What are the optimal Settings for big sync job?

gelsas · November 15, 2019, 12:59am

Hello guys,

I want to backup all my files from my QNAP NAS to the cloud to have an offsite backup of them.

After a a quick check it is in total about 1.5 Million files. (lots of small files)

What are the optimal settings to ensure maximum efficency ?

regards,
gelsas

thestigma · November 15, 2019, 2:09am

What is your cloud service provider? Recommendations may depend on that.

Also, for 1.5mill files - seriously consider archiving some of that. Consider if you really need to be able to individually download all of that or can tolerate bundling some of it while in storage. In terms of how to optimize a set of many, but small files. This is both the most powerful thing you can do and also about the only thing. Big files upload can be optimized for with settings in rclone, but very small files will depend almost entirely on the limits of the cloud provider - and thus making them into single, larger files has massive performance benefits.

Clouds usually have massive bandwidth, but loads of tiny files are their bane. The most high performance services deal with them "not so great". Most of them deal with them terribly. What this effectively often amounts to is poor effective use of the bandwidth you have - and thus it taking a long time. Tends to be especially bad on uploading, with somewhat more permissive limits on download.

Finally, not all clouds can even storage 1.5 mill files. Many of them have some sort of max limit - or at least a "recommended maximum for good performance".
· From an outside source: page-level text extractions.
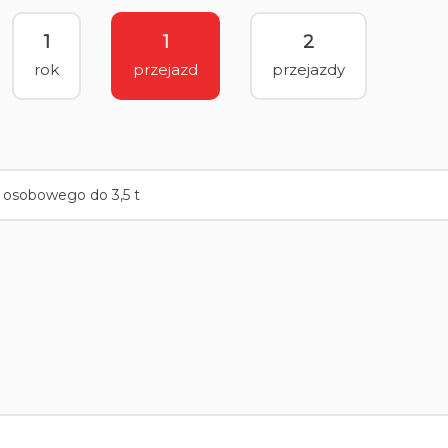
1
1
2
rok
przejazd
przejazdy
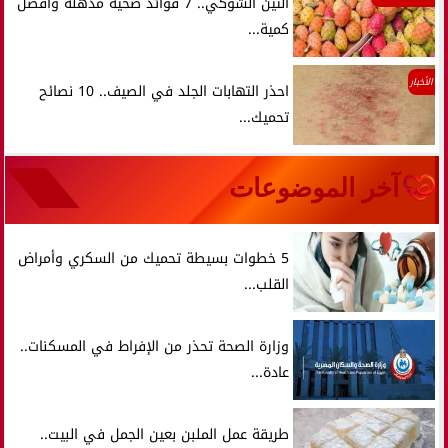
التين الشوكي.. 7 فوائد صحية مذهلة وأفضل
كمية...
الأخبار
احذر التهابات الجلد في الصيف.. 10 نصائح
تحميك...
آخر الموضوعات
5 خطوات بسيطة تحميك من السكري وأمراض
القلب...
وزارة الصحة تحذر من الإفراط في المسكنات..
عادة...
طريقة عمل الملبن بعين الجمل في البيت..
To give an idea from Gdrive which is really common - you can start a little over 2 new transfers pr second, so that comes out to about 9 days of 24/7 transferring.
The maximum file-limit on a teamdrive is 400.000 according to google, with a recommendation of 100.000 or less for optimal performance.

These specs can vary pretty wildly between different providers.

gelsas · November 15, 2019, 2:41am

Thank you for the detailed response. I do have some questions.

The provider would be Google Drive.

How could rclone be sure everything is synced when you archive stuff prior to uploading ?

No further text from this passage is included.